# What you need to do
Pictures should be excluded; otherwise, copy every entry exactly.

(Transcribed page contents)
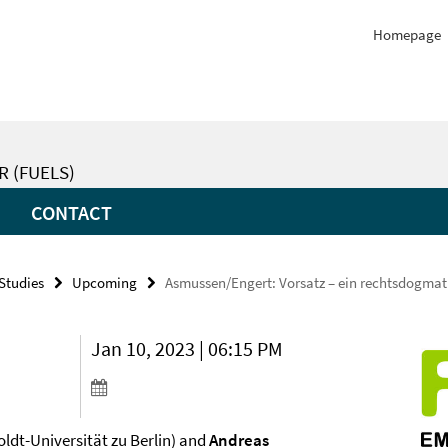
Homepage
R (FUELS)
CONTACT
 Studies
Upcoming
Asmussen/Engert: Vorsatz – ein rechtsdogmat
Jan 10, 2023 | 06:15 PM
dt-Universität zu Berlin) and
Andreas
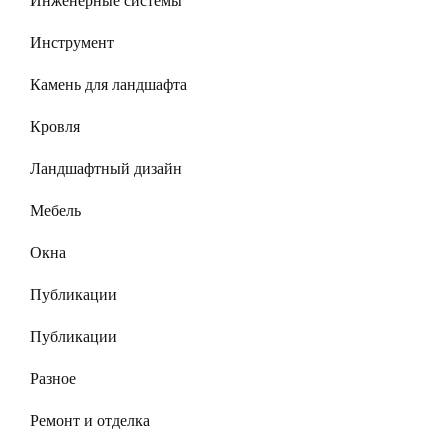
Инженерные системы
Инструмент
Камень для ландшафта
Кровля
Ландшафтный дизайн
Мебель
Окна
Публикации
Публикации
Разное
Ремонт и отделка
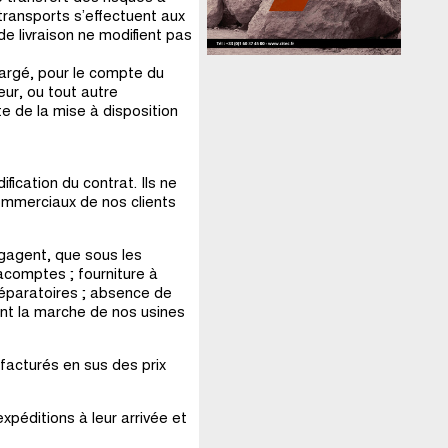
 transports s’effectuent aux
de livraison ne modifient pas
hargé, pour le compte du
eur, ou tout autre
te de la mise à disposition
fication du contrat. Ils ne
commerciaux de nos clients
gagent, que sous les
acomptes ; fourniture à
réparatoires ; absence de
nt la marche de nos usines
 facturés en sus des prix
 expéditions à leur arrivée et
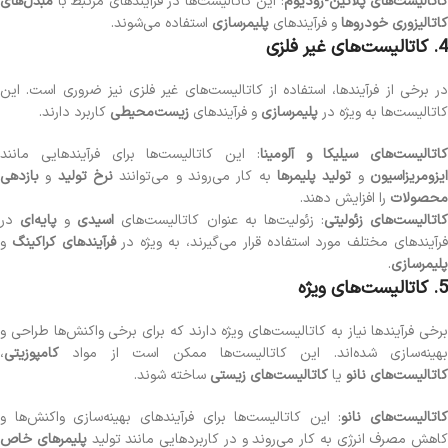
کاتالیست‌های پلاتین-رودیوم
: این کاتالیست‌ها در فرآیندهای مرتبط با
مبدل‌های
کاتالیزوری خودروها
و فرآیندهای
پلیمرسازی
استفاده می‌شوند.
4. کاتالیست‌های غیر فلزی
در برخی از فرآیندها، استفاده از کاتالیست‌های غیر فلزی نیز ضروری است. این
کاتالیست‌ها به ویژه در
پلیمرسازی
و فرآیندهای
زیست‌محیطی
کاربرد دارند.
کاتالیست‌های سیلیکا و آلومینا
: این کاتالیست‌ها برای فرآیندهایی مانند
یزومریزاسیون
و
تولید پلیمرها
به کار می‌روند و می‌توانند
نرخ تولید
و
بازدهی
محصولات
را افزایش دهند.
اتالیست‌های زئولیتی
: زئولیت‌ها به عنوان کاتالیست‌های
اسیدی
و
پایه‌ای
در
رآیندهای مختلف مورد استفاده قرار می‌گیرند، به ویژه در
فرآیندهای کراکینگ
و
پلیمرسازی
.
5. کاتالیست‌های ویژه
برخی فرآیندها نیاز به کاتالیست‌های ویژه دارند که برای برخی واکنش‌ها طراحی و
بهینه‌سازی شده‌اند. این کاتالیست‌ها ممکن است از مواد
کامپوزیتی
،
کاتالیست‌های نانو
یا
کاتالیست‌های زیستی
ساخته شوند.
کاتالیست‌های نانو
: این کاتالیست‌ها برای فرآیندهای بهینه‌سازی واکنش‌ها و
کاهش مصرف انرژی به کار می‌روند و در کاربردهایی مانند تولید
پلیمرهای خاص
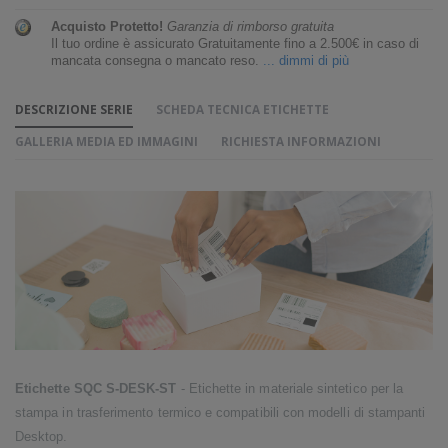
Acquisto Protetto!
Garanzia di rimborso gratuita
Il tuo ordine è assicurato Gratuitamente fino a 2.500€ in caso di
mancata consegna o mancato reso.
... dimmi di più
DESCRIZIONE SERIE
SCHEDA TECNICA ETICHETTE
GALLERIA MEDIA ED IMMAGINI
RICHIESTA INFORMAZIONI
Etichette SQC S-DESK-ST
- Etichette in materiale sintetico per la
stampa in trasferimento termico e compatibili con modelli di stampanti
Desktop.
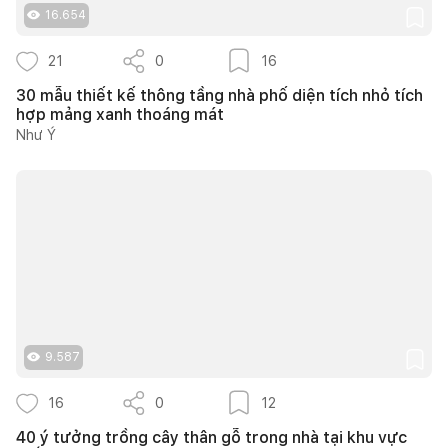
16.654
21
0
16
30 mẫu thiết kế thông tầng nhà phố diện tích nhỏ tích
hợp mảng xanh thoáng mát
Như Ý
9.587
16
0
12
40 ý tưởng trồng cây thân gỗ trong nhà tại khu vực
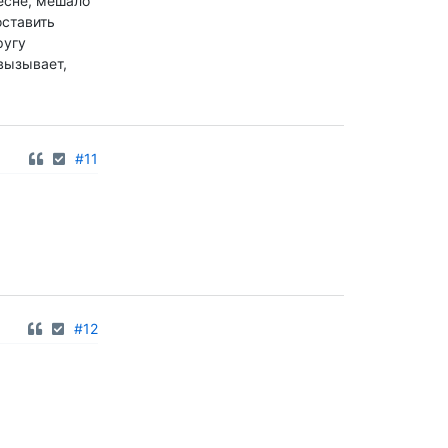
ресне, мешало
оставить
ругу
 вызывает,
#11
#12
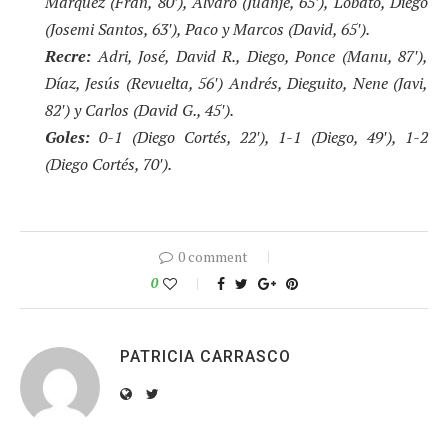
Márquez (Fran, 80′), Álvaro (Juanje, 65′), Lobato, Diego
(Josemi Santos, 63′), Paco y Marcos (David, 65′).
Recre:
Adri, José, David R., Diego, Ponce (Manu, 87′),
Díaz, Jesús (Revuelta, 56′) Andrés, Dieguito, Nene (Javi,
82′) y Carlos (David G., 45′).
Goles:
0-1 (Diego Cortés, 22′), 1-1 (Diego, 49′), 1-2
(Diego Cortés, 70′).
0 comment
0
PATRICIA CARRASCO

# Reply to the task
Homepage
R (FUELS)
CONTACT
 Studies
Upcoming
Asmussen/Engert: Vorsatz – ein rechtsdogmat
Jan 10, 2023 | 06:15 PM
dt-Universität zu Berlin) and
Andreas
Инженерные системы
Инструмент
Камень для ландшафта
Кровля
Ландшафтный дизайн
Мебель
Окна
Публикации
Публикации
Разное
Ремонт и отделка
 transports s’effectuent aux
de livraison ne modifient pas
hargé, pour le compte du
eur, ou tout autre
te de la mise à disposition
fication du contrat. Ils ne
commerciaux de nos clients
gagent, que sous les
acomptes ; fourniture à
réparatoires ; absence de
nt la marche de nos usines
 facturés en sus des prix
 expéditions à leur arrivée et
کاتالیست‌های پلاتین-رودیوم
: این کاتالیست‌ها در فرآیندهای مرتبط با
مبدل‌های
کاتالیزوری خودروها
و فرآیندهای
پلیمرسازی
استفاده می‌شوند.
4. کاتالیست‌های غیر فلزی
در برخی از فرآیندها، استفاده از کاتالیست‌های غیر فلزی نیز ضروری است. این
کاتالیست‌ها به ویژه در
پلیمرسازی
و فرآیندهای
زیست‌محیطی
کاربرد دارند.
کاتالیست‌های سیلیکا و آلومینا
: این کاتالیست‌ها برای فرآیندهایی مانند
یزومریزاسیون
و
تولید پلیمرها
به کار می‌روند و می‌توانند
نرخ تولید
و
بازدهی
محصولات
را افزایش دهند.
اتالیست‌های زئولیتی
: زئولیت‌ها به عنوان کاتالیست‌های
اسیدی
و
پایه‌ای
در
رآیندهای مختلف مورد استفاده قرار می‌گیرند، به ویژه در
فرآیندهای کراکینگ
و
پلیمرسازی
.
5. کاتالیست‌های ویژه
برخی فرآیندها نیاز به کاتالیست‌های ویژه دارند که برای برخی واکنش‌ها طراحی و
بهینه‌سازی شده‌اند. این کاتالیست‌ها ممکن است از مواد
کامپوزیتی
،
کاتالیست‌های نانو
یا
کاتالیست‌های زیستی
ساخته شوند.
کاتالیست‌های نانو
: این کاتالیست‌ها برای فرآیندهای بهینه‌سازی واکنش‌ها و
کاهش مصرف انرژی به کار می‌روند و در کاربردهایی مانند تولید
پلیمرهای خاص
Acquisto Protetto!
Garanzia di rimborso gratuita
Il tuo ordine è assicurato Gratuitamente fino a 2.500€ in caso di
mancata consegna o mancato reso.
... dimmi di più
DESCRIZIONE SERIE
SCHEDA TECNICA ETICHETTE
GALLERIA MEDIA ED IMMAGINI
RICHIESTA INFORMAZIONI
Etichette SQC S-DESK-ST
- Etichette in materiale sintetico per la
stampa in trasferimento termico e compatibili con modelli di stampanti
Desktop.
16.654
21
0
16
30 mẫu thiết kế thông tầng nhà phố diện tích nhỏ tích
hợp mảng xanh thoáng mát
Như Ý
9.587
16
0
12
40 ý tưởng trồng cây thân gỗ trong nhà tại khu vực
ресне, мешало
оставить
ругу
 вызывает,
#11
#12
Márquez (Fran, 80′), Álvaro (Juanje, 65′), Lobato, Diego
(Josemi Santos, 63′), Paco y Marcos (David, 65′).
Recre:
Adri, José, David R., Diego, Ponce (Manu, 87′),
Díaz, Jesús (Revuelta, 56′) Andrés, Dieguito, Nene (Javi,
82′) y Carlos (David G., 45′).
Goles:
0-1 (Diego Cortés, 22′), 1-1 (Diego, 49′), 1-2
(Diego Cortés, 70′).
0 comment
0
PATRICIA CARRASCO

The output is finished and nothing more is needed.